Pfiffigkeit siegt über den Bankräuber

Yvonne Siemann

Von Yvonne Siemann

Fr, 12. Oktober 2018

Weil am Rhein

Die Theater AG am Oberrhein-Gymnasium inszeniert mit hintergründigem Witz die Geschichte von Emil und die Detektive.

WEIL AM RHEIN. Mit der Aufführung von "Emil und die Detektive" präsentierte die Theater-AG des Oberrheingymnasiums unter der Leitung von Frank Hartmann am Mittwoch einen lebendigen und turbulenten Klassiker. Doch abgesehen von den witzigen Szenen hatte das Stück auch eine ernstere Botschaft, die 1929 bei der Veröffentlichung des Romans ebenso wie heute gilt: Pfiffigkeit und vor allem Solidarität sind wichtig im Leben, um das Böse erfolgreich zu bekämpfen.

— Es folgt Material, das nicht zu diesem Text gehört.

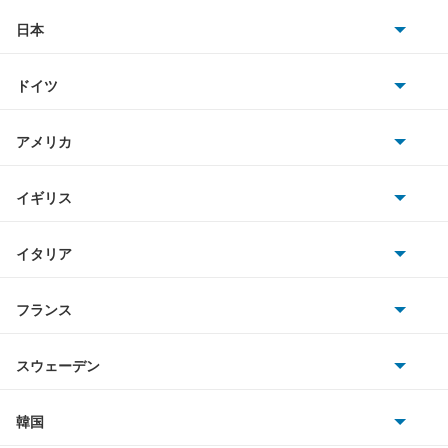
アリオン
日本
トヨタ
アリスト
ドイツ
日産
アルテッツァ
AMG
アメリカ
ホンダ
アルテッツァジータ
BMW
キャデラック
イギリス
三菱
アルファード
BMWアルピナ
クライスラー
TVR
イタリア
マツダ
アルファード PHEV
スマート
サターン
アストンマーティン
アルファロメオ
フランス
いすゞ
アルファード ハイブリッド
アウディ
シボレー
ジャガー
アウトビアンキ
シトロエン
スバル
アレックス
スウェーデン
オペル
ビュイック
ダイムラー
フィアット
プジョー
スズキ
サーブ
アーバンサポーター
フォルクスワーゲン
韓国
フォード
ベントレー
フェラーリ
ルノー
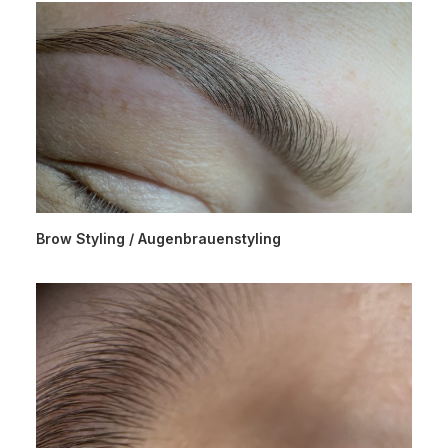
Brow Styling / Augenbrauenstyling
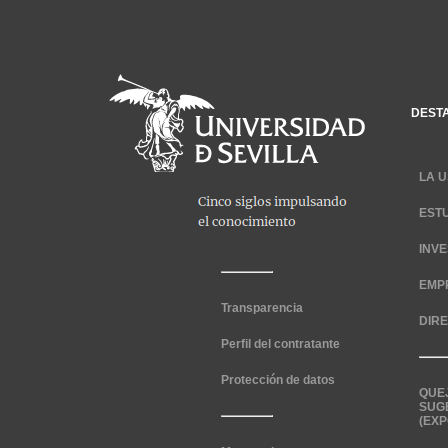
DEST
LA U
EST
INV
EMP
Transparencia
DIR
Perfil del contratante
Protección de datos
QUE
SUG
(EXP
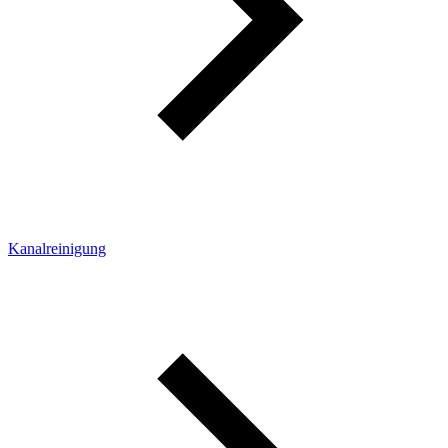
Kanalreinigung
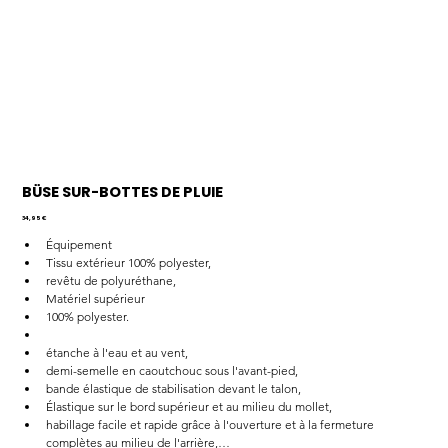
BÜSE SUR-BOTTES DE PLUIE
Prix
34,95 €
Équipement
Tissu extérieur 100% polyester, 
revêtu de polyuréthane, 
Matériel supérieur
100% polyester.
étanche à l'eau et au vent, 
demi-semelle en caoutchouc sous l'avant-pied, 
bande élastique de stabilisation devant le talon, 
Élastique sur le bord supérieur et au milieu du mollet, 
habillage facile et rapide grâce à l'ouverture et à la fermeture 
complètes au milieu de l'arrière,…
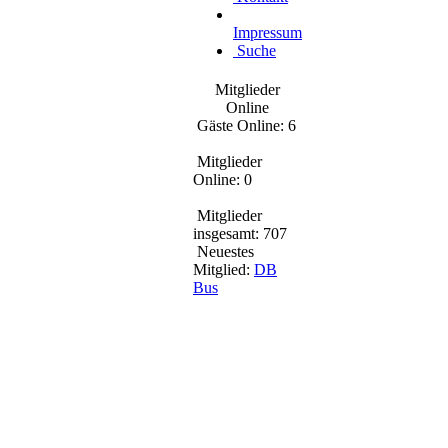
Impressum
Suche
Mitglieder
Online
Gäste Online: 6
Mitglieder
Online: 0
Mitglieder
insgesamt: 707
Neuestes
Mitglied:
DB
Bus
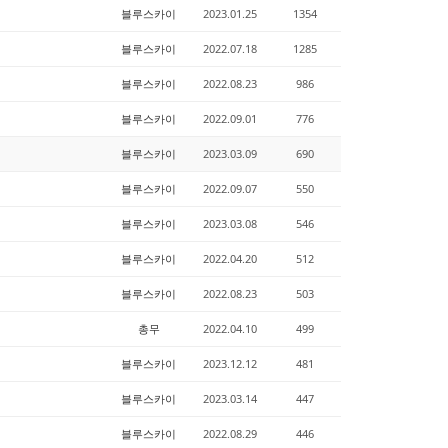
블루스카이
2023.01.25
1354
블루스카이
2022.07.18
1285
블루스카이
2022.08.23
986
블루스카이
2022.09.01
776
블루스카이
2023.03.09
690
블루스카이
2022.09.07
550
블루스카이
2023.03.08
546
블루스카이
2022.04.20
512
블루스카이
2022.08.23
503
총무
2022.04.10
499
블루스카이
2023.12.12
481
블루스카이
2023.03.14
447
블루스카이
2022.08.29
446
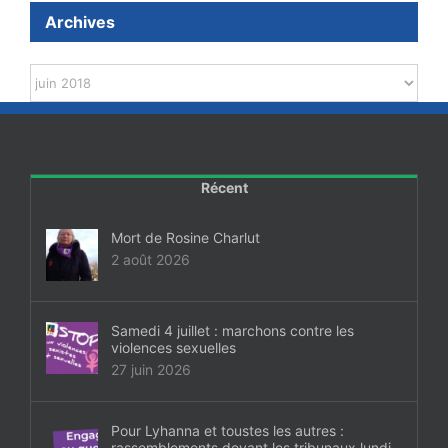
Archives
Archives
Récent
Mort de Rosine Charlut
2 août 2026
Samedi 4 juillet : marchons contre les
violences sexuelles
27 juin 2026
Pour Lyhanna et toustes les autres :
rassemblements devant les tribunaux lundi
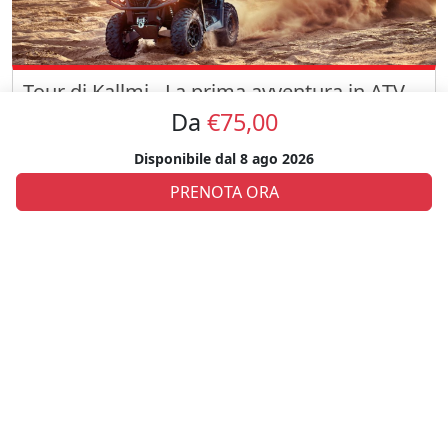
Tour di Kallmi - La prima avventura in ATV
dell'Albania
Da
€75,00
Partite per l'emozionante Kallmi Tour, un'avventura in ATV
Disponibile dal
8 ago 2026
attraverso gli splendidi paesaggi dell'Albania. Attraversate la
bellissima zona di Kallmi con viste panoramiche e una visita a un
€55
bunker dell
PRENOTA ORA
Durrës
Best Sellers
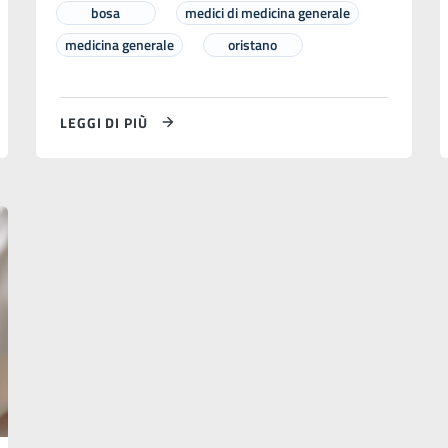
bosa
medici di medicina generale
medicina generale
oristano
LEGGI DI PIÙ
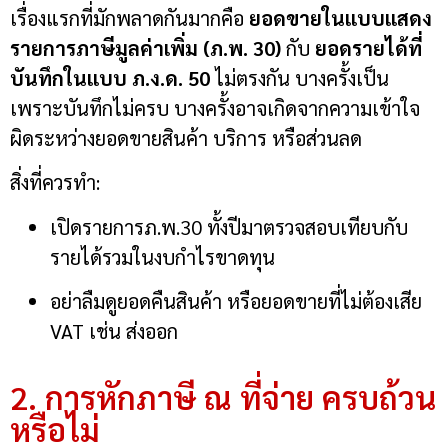
เรื่องแรกที่มักพลาดกันมากคือ
ยอดขายในแบบแสดง
รายการภาษีมูลค่าเพิ่ม (ภ.พ. 30)
กับ
ยอดรายได้ที่
บันทึกในแบบ ภ.ง.ด. 50
ไม่ตรงกัน บางครั้งเป็น
เพราะบันทึกไม่ครบ บางครั้งอาจเกิดจากความเข้าใจ
ผิดระหว่างยอดขายสินค้า บริการ หรือส่วนลด
สิ่งที่ควรทำ:
เปิดรายการภ.พ.30 ทั้งปีมาตรวจสอบเทียบกับ
รายได้รวมในงบกำไรขาดทุน
อย่าลืมดูยอดคืนสินค้า หรือยอดขายที่ไม่ต้องเสีย
VAT เช่น ส่งออก
2. การหักภาษี ณ ที่จ่าย ครบถ้วน
หรือไม่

Der zwölfjährige Emil aus Neustadt darf allein zur Großmutter nach Berlin fahren. Die Mutter zwingt ihn, einen Anzug anzuziehen, gibt ihm viele Ermahnungen mit auf den Weg und weist ihn an, doch eine Postkarte zu schreiben, sobald er angekommen sei. Vor allem aber gibt sie ihm 140 Mark für die Großmutter und die Rückfahrkarte mit. Im Zug sitzt ihm ein merkwürdiger Herr Grundeis gegenüber. Kaum nickt Emil kurz vor dem Ziel ein, macht sich Herr Grundeis mit dem Geld aus dem Staub.

Aber 140 Mark sind im Deutschland der dreißiger Jahre viel Geld, vor allem für Familien wie die von Emil, in der der Vater gestorben ist und die Mutter als Friseuse arbeitet. Also rennt ihm Emil hinterher durch die unbekannte Großstadt, während die Großmutter und Cousine Pony Hütchen derweil vergeblich am Bahnhof auf ihn warten. Emil hingegen trifft auf den aufgeweckten Gustav mit der Hupe und dieser trommelt sieben Freunde zusammen, um unter dem Codewort "Parole Emil" den Dieb zu beschatten. Schließlich müssen die Kinder auch im Hinterhof übernachten und in einer besonders gewagten Aktion schaffen sie es sogar, sich ins Hotelzimmer des Diebes zu schleichen, was dieser jedoch mitbekommt. Daraufhin will Herr Grundeis sein Geld bei der Bank wechseln, um Spuren zu vertuschen. In einer tumultartigen Szene können die Kinder den sich heftig wehrenden Dieb im letzten Moment dann doch noch überführen. Und siehe da: Herr Grundeis benutzt nicht nur verschiedene Identitäten, er hat auch noch Geldscheine in seinem Hut versteckt und wird wegen Bankraubs gesucht, so dass Emil eine Belohnung von sage und schreibe 1000 Mark erhält.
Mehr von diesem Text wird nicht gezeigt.